Exercise prompt
Transcribe all the data below exactly, leaving its pictures out.

Collected data
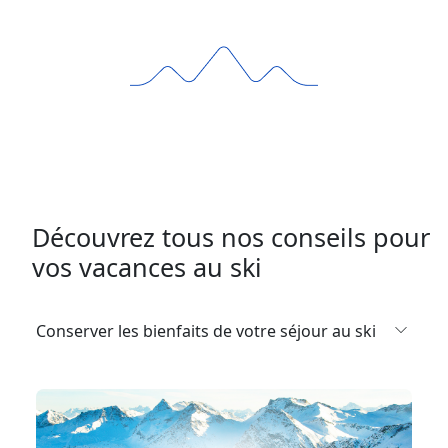
Découvrez tous nos conseils pour
vos vacances au ski
Conserver les bienfaits de votre séjour au ski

Answer
Découvrez tous nos conseils pour
vos vacances au ski
Conserver les bienfaits de votre séjour au ski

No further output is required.